Data Mercantil

Demissões e ligações abusivas: os bastidores do atendimento ao cliente da Amazon

Fortune entrevistou 12 colaboradores e gerente; todos pediram anonimato

Em meados de maio, notícias ruins acertaram em cheio os colaboradores de atendimento ao cliente da Amazon (AMZO34) em todo o mundo: mais demissões haviam iniciado. Desta vez, os afetados ocupam cargos de gerência média.

Em um escritório da Amazon na Europa, um diretor do serviço de atendimento ao cliente comunicou, durante uma reunião de grupo, que uma reestruturação eliminaria um nível inteiro de gerência de segundo escalão. No entanto, ao evitar usar palavras como “demissões”, inicialmente não havia ficado claro se os colaboradores afetados perderiam seus empregos ou seriam transferidos. Enquanto os funcionários trocavam olhares perplexos tentando entender o que exatamente estava acontecendo, eles finalmente perceberam que alguns dos presentes acabavam de ser dispensados.

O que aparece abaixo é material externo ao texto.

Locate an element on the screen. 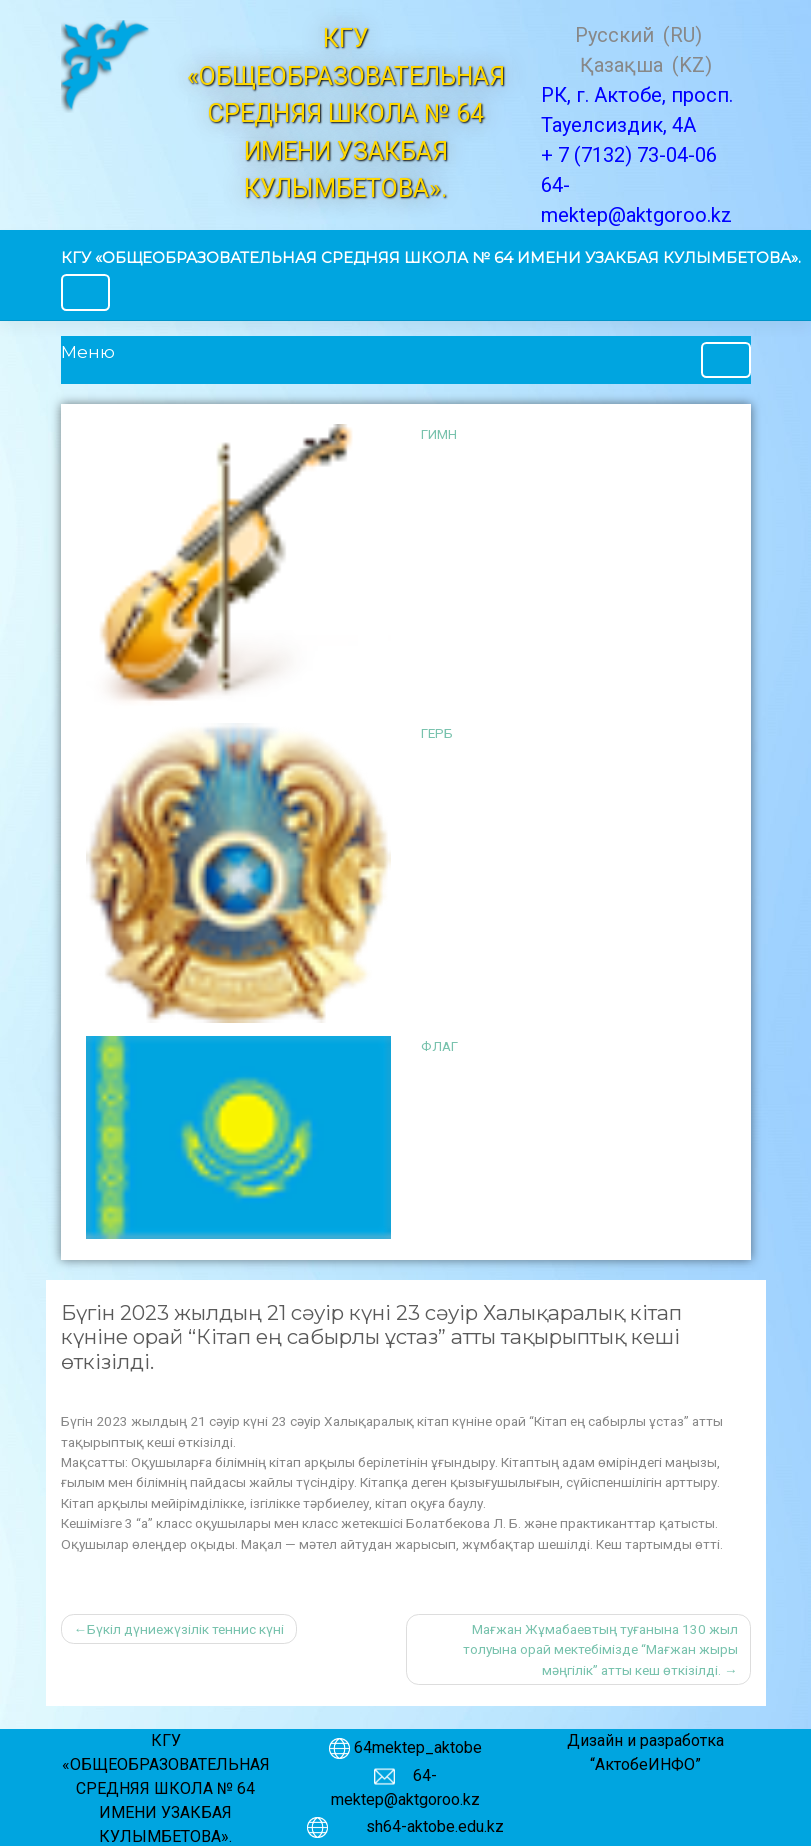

Por volta do mesmo horário, em outras partes do mundo, alguns gerentes com muitos anos de casa tentaram acessar o sistema de computadores da Amazon, mas sem sucesso. Em pelo menos um caso, um gerente entrou em contato com o departamento de TI da empresa para pedir ajuda só para descobrir que, na verdade, deveria aguardar o departamento de recursos humanos entrar em contato com ele. Outros gerentes retornaram aos seus computadores depois de serem surpreendidos pelas notícias sobre seu destino e descobrirem que não haveria despedidas: a empresa já havia bloqueado seu acesso aos sistemas.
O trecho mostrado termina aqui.